| ENTRIES SUPPLIED |
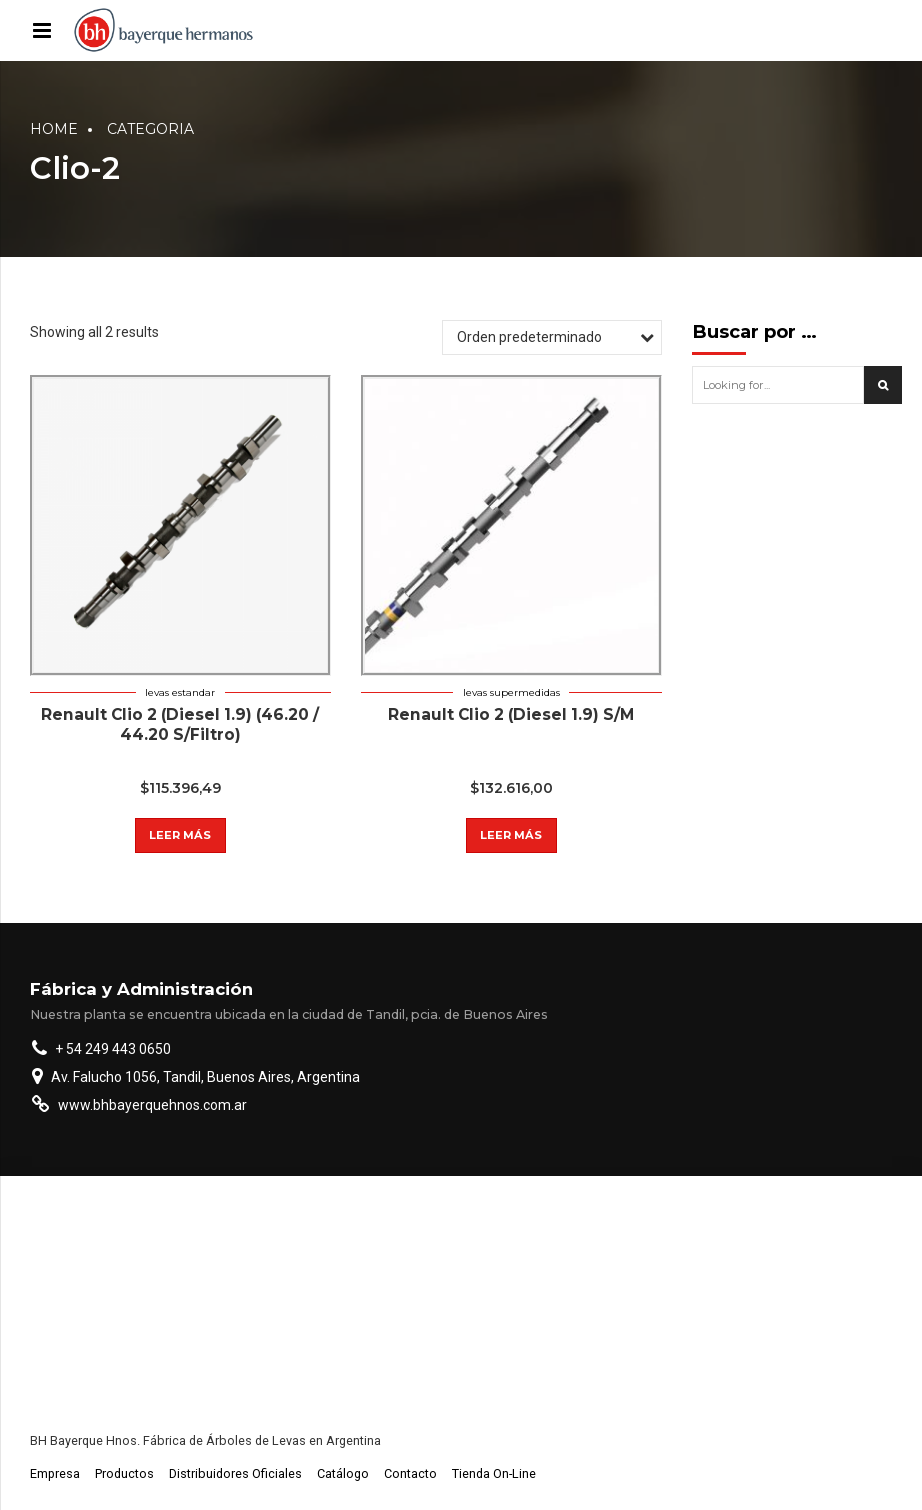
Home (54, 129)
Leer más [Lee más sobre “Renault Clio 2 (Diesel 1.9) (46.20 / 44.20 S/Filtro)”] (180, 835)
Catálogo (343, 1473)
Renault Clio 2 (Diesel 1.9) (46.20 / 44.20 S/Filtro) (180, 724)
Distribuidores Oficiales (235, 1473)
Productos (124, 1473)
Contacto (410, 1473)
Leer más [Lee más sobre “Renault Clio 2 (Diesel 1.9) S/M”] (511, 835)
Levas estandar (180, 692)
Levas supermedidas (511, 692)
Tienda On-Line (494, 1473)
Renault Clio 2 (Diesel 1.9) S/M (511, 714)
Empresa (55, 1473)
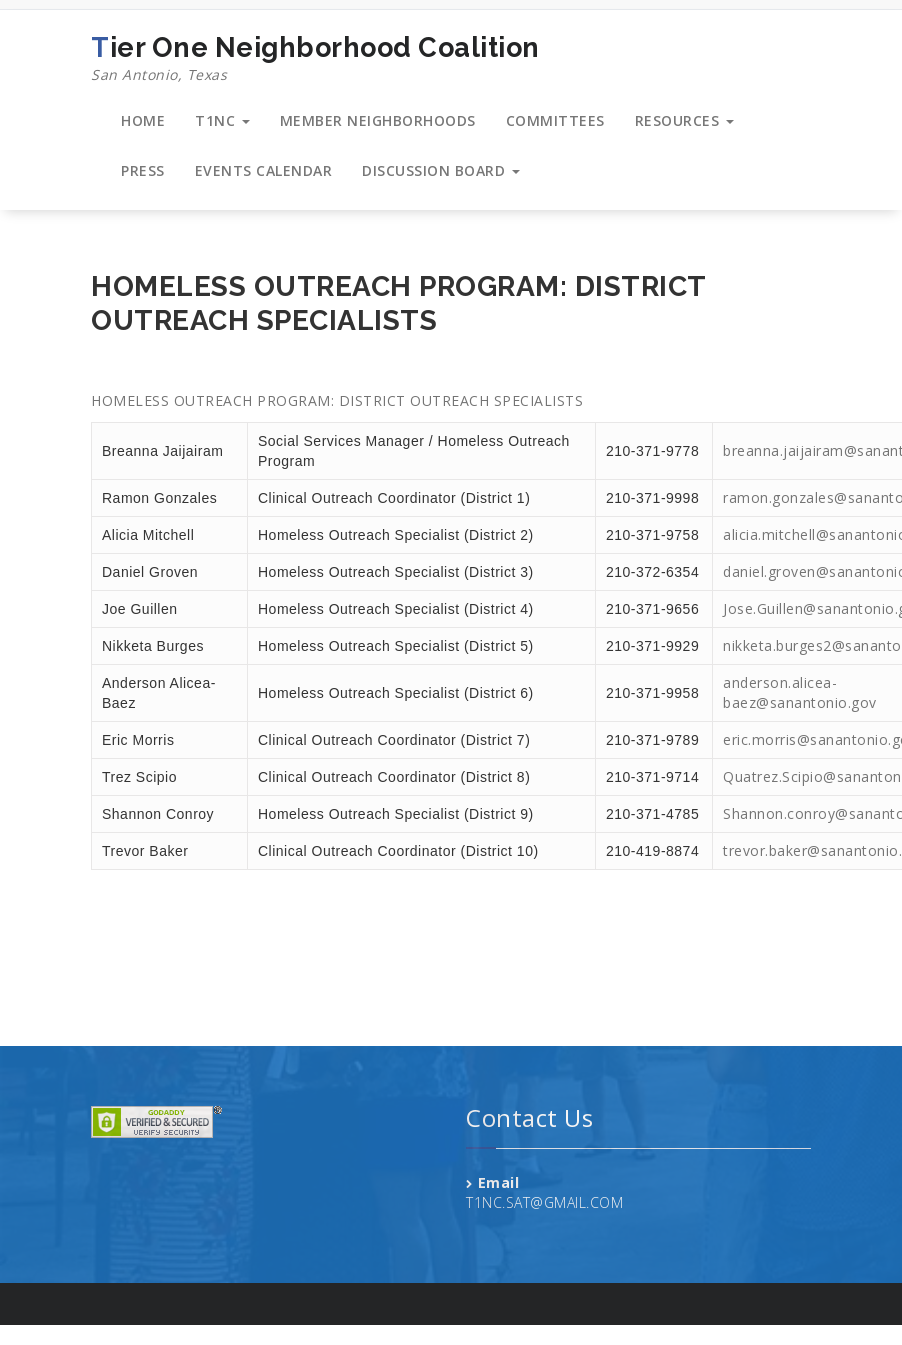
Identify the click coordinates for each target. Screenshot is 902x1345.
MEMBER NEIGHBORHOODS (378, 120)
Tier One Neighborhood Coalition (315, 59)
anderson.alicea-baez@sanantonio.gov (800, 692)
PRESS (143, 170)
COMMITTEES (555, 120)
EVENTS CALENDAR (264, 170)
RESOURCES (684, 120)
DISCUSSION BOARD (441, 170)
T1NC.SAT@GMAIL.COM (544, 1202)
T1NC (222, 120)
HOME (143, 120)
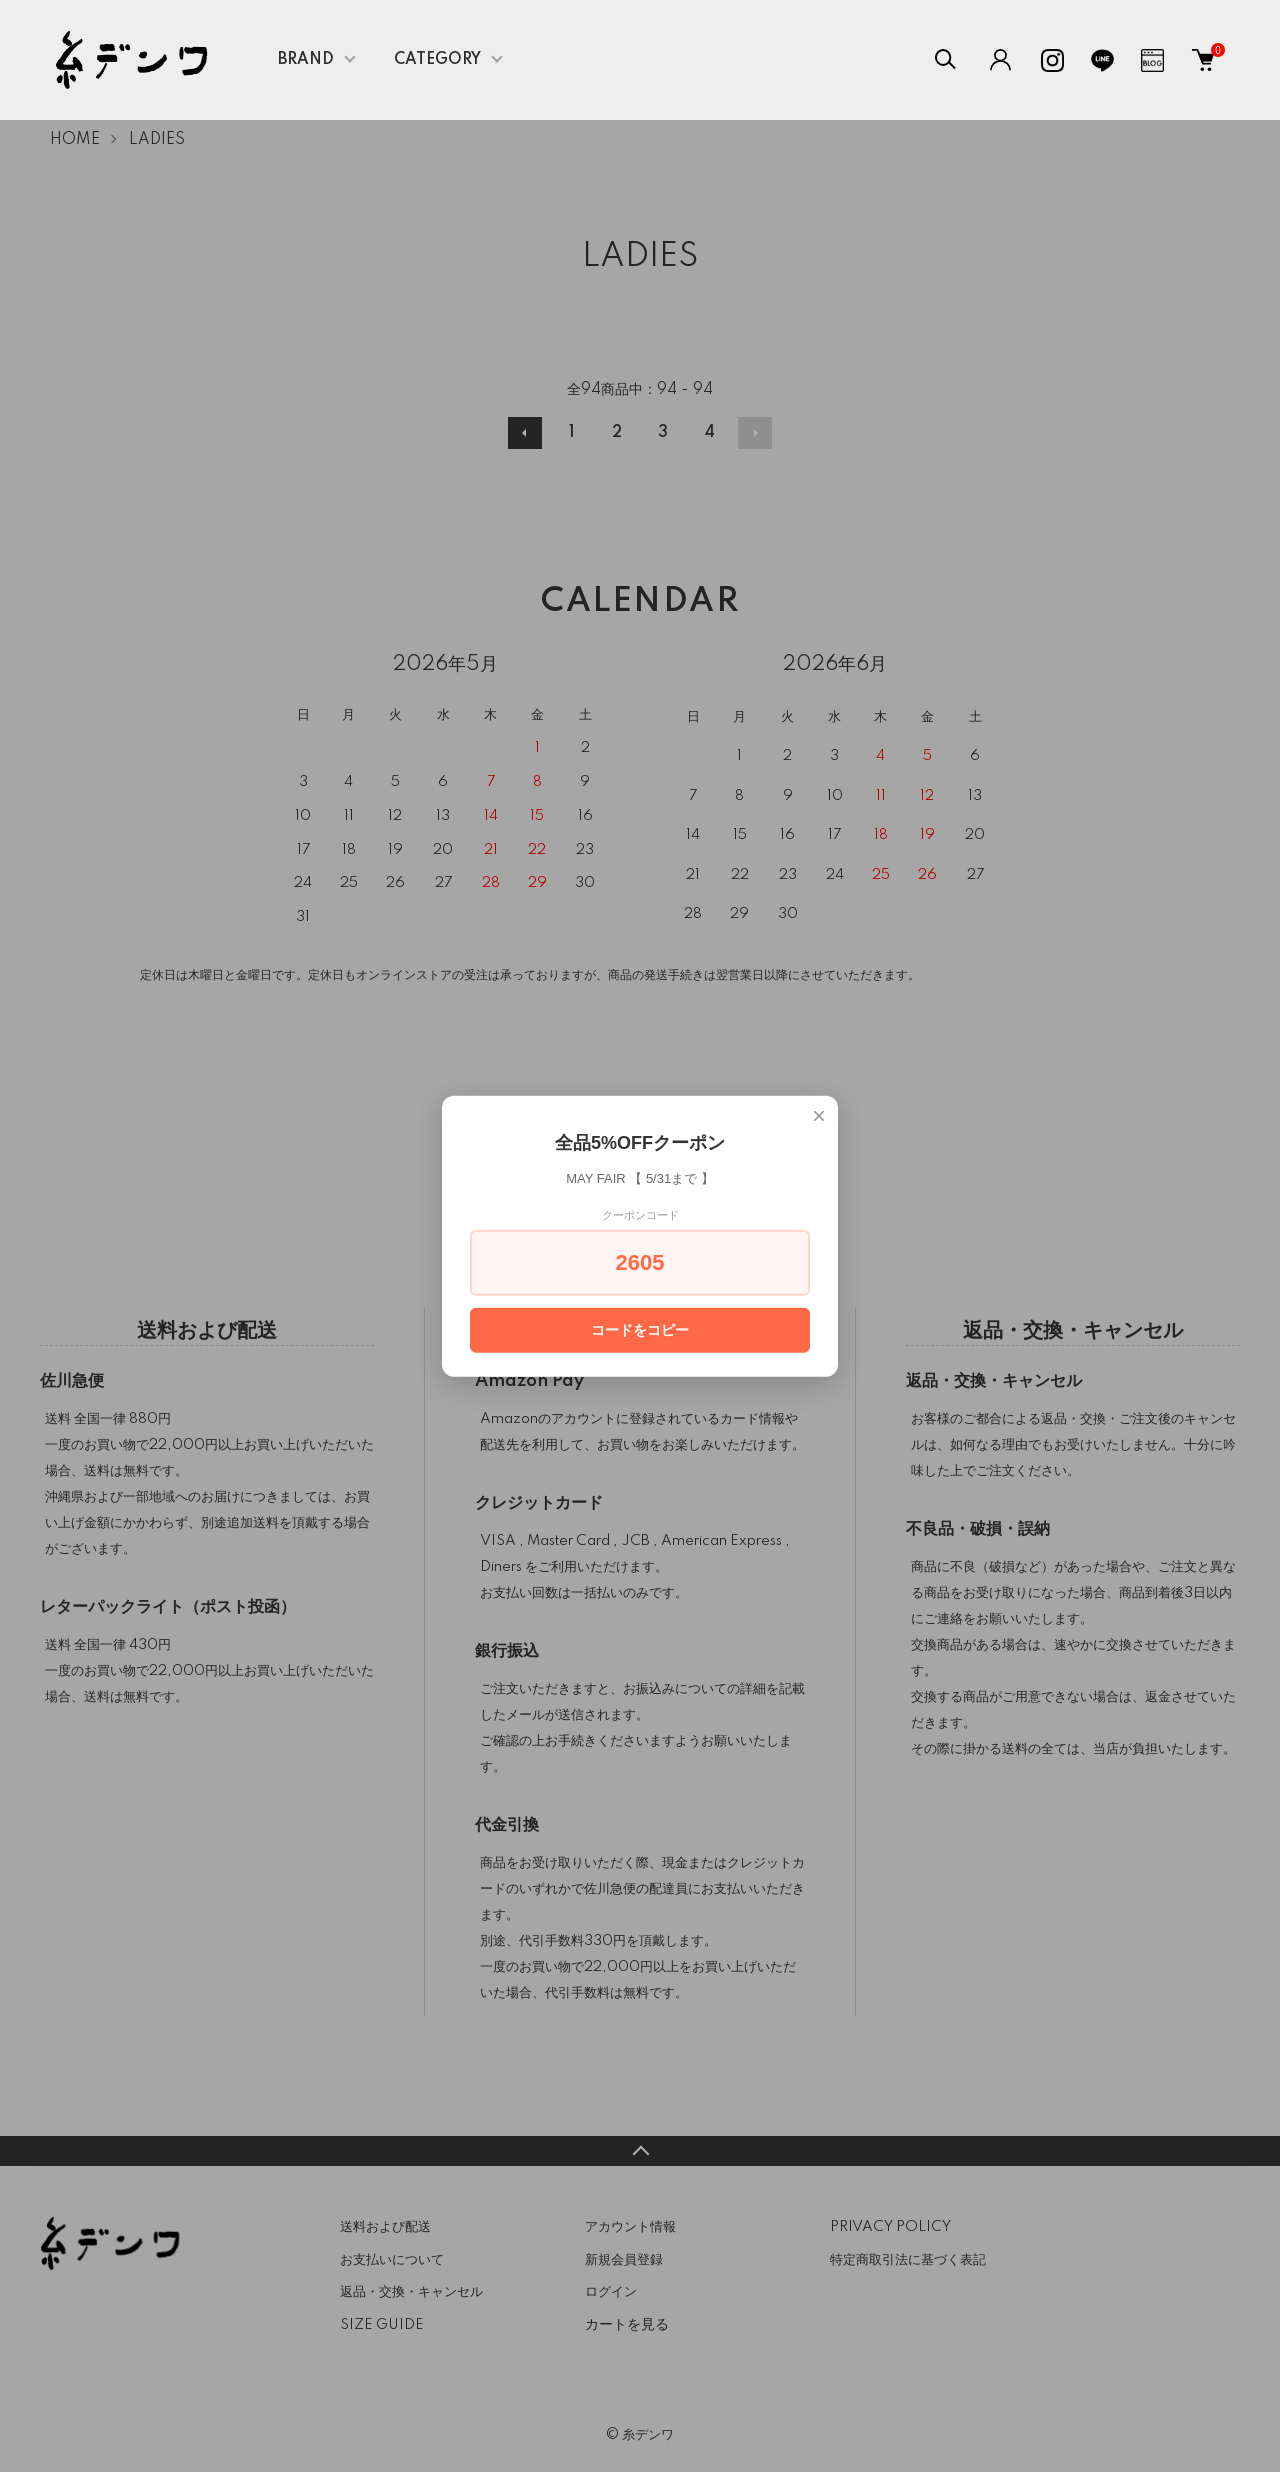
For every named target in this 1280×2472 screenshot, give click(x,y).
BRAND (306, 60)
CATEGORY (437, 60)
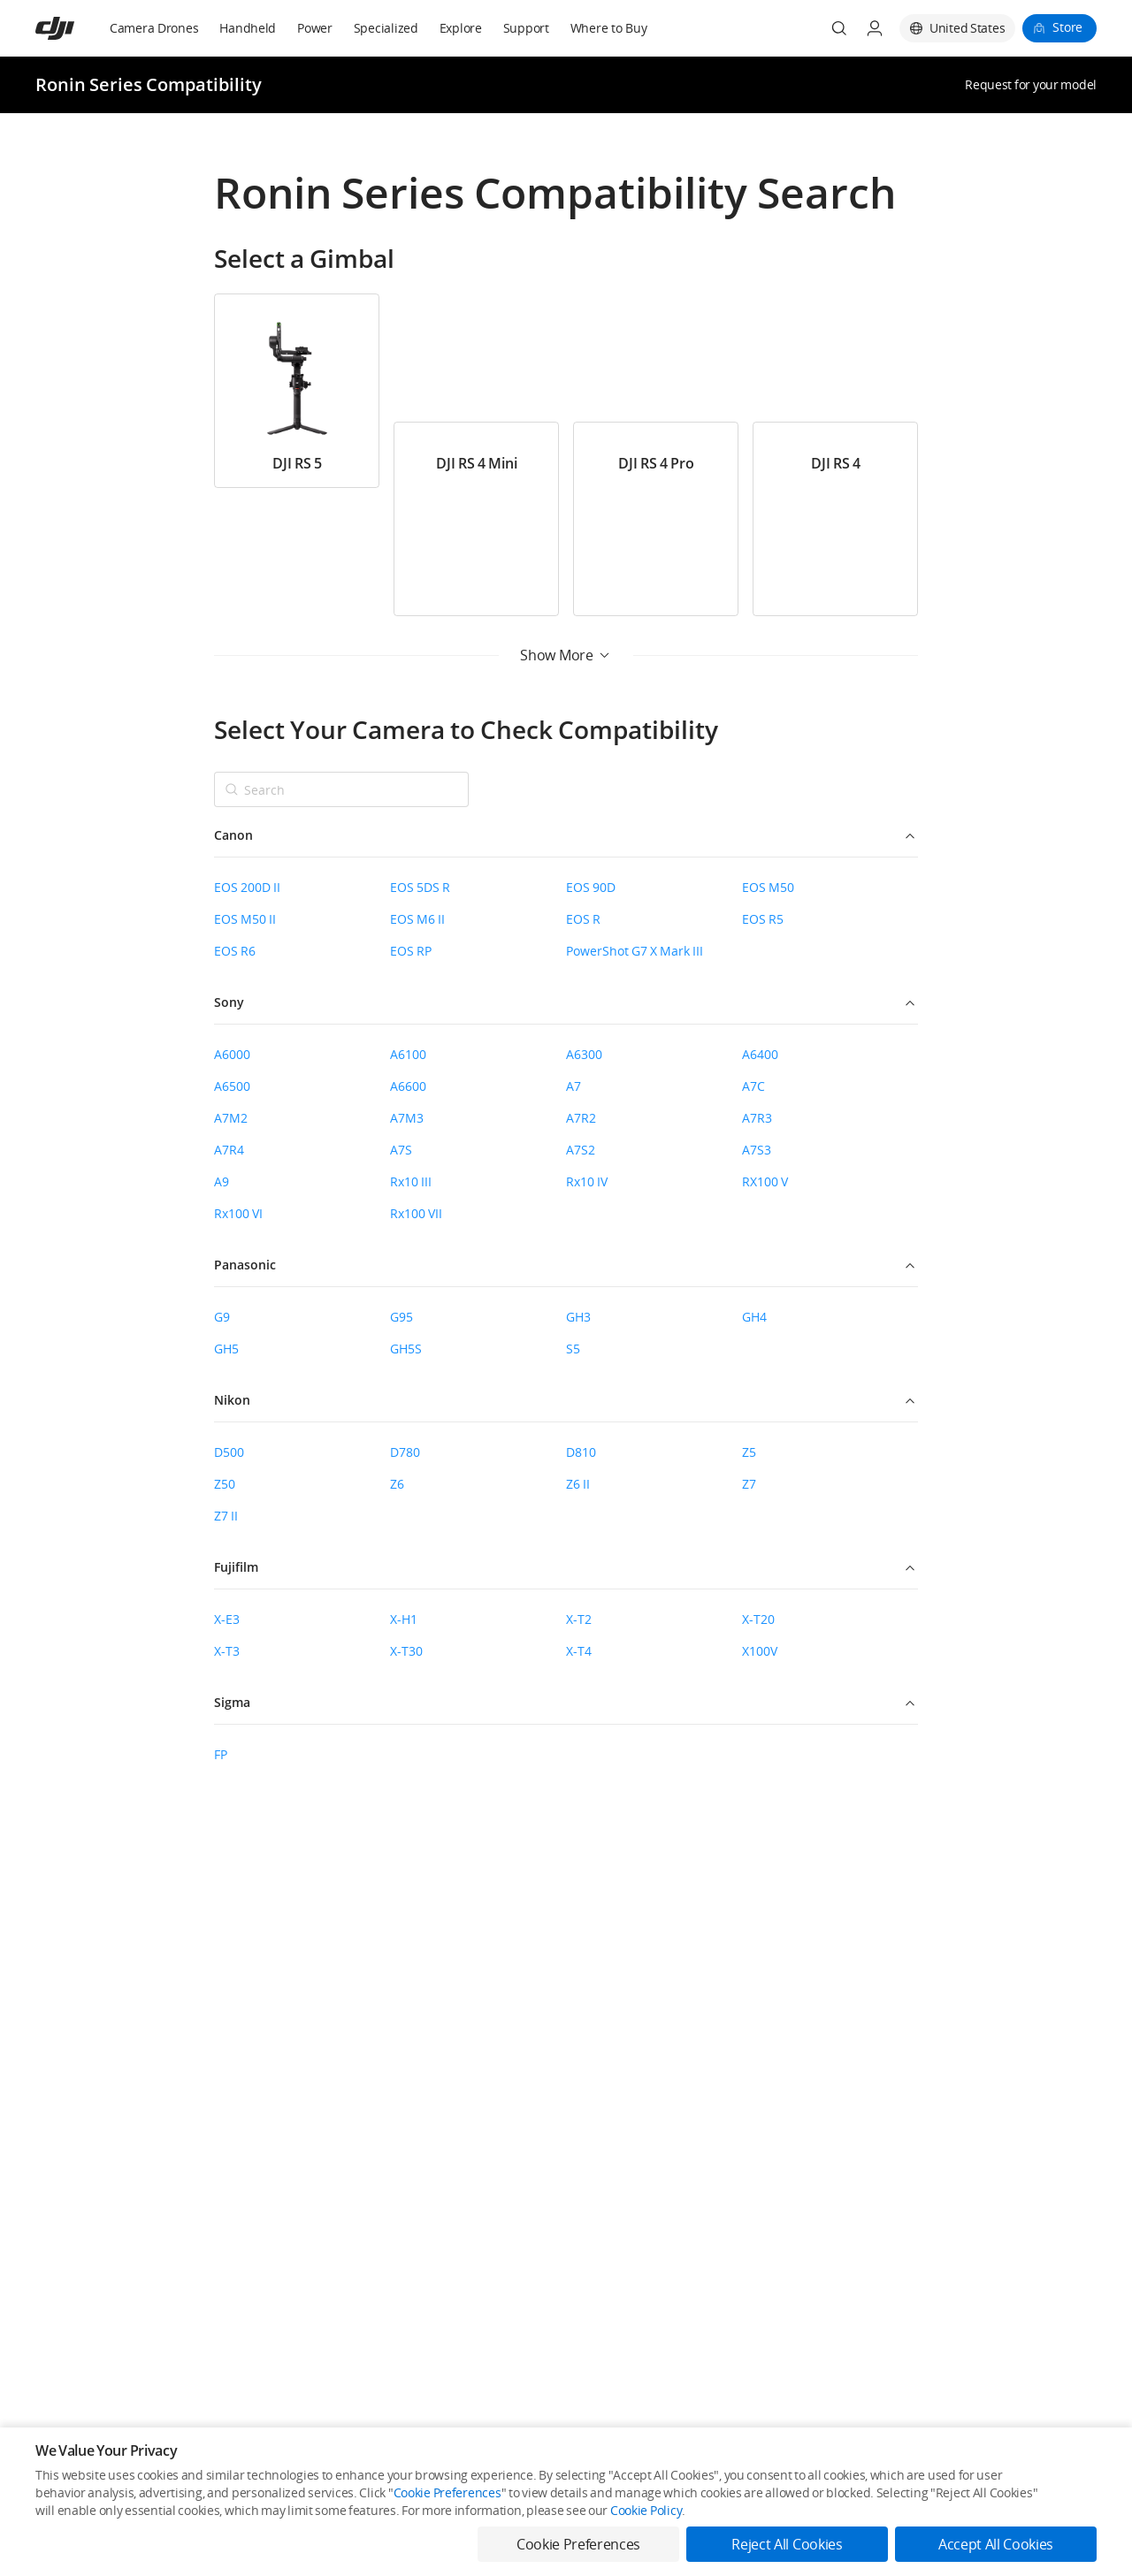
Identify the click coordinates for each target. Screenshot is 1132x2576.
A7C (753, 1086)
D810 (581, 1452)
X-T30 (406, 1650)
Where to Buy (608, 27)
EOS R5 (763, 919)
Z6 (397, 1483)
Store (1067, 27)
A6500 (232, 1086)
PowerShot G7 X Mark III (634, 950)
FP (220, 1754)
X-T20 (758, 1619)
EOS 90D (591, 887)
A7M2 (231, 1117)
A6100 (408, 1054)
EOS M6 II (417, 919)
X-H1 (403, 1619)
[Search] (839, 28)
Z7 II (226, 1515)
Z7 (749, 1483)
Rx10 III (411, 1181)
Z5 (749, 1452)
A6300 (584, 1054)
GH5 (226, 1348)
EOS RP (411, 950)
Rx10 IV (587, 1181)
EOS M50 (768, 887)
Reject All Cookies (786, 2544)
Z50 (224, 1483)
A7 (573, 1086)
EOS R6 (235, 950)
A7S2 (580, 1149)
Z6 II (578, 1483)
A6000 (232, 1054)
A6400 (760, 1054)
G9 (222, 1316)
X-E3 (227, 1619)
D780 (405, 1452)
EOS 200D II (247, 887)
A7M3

| EXERCISE GOAL |
Exactly the lines from the one with "EOS 90D (591, 887)" through the last line of the listing above must make up your answer.

| ANSWER TO THIS EXERCISE |
EOS 90D (591, 887)
A7M2 (231, 1117)
A6100 (408, 1054)
EOS M6 II (417, 919)
X-H1 (403, 1619)
[Search] (839, 28)
Z7 II (226, 1515)
Z7 (749, 1483)
Rx10 III (411, 1181)
Z5 (749, 1452)
A6300 (584, 1054)
GH5 (226, 1348)
EOS RP (411, 950)
Rx10 IV (587, 1181)
EOS M50 (768, 887)
Reject All Cookies (786, 2544)
Z50 (224, 1483)
A7 (573, 1086)
EOS R6 (235, 950)
A7S2 (580, 1149)
Z6 II (578, 1483)
A6000 (232, 1054)
A6400 (760, 1054)
G9 (222, 1316)
X-E3 (227, 1619)
D780 (405, 1452)
EOS 200D II (247, 887)
A7M3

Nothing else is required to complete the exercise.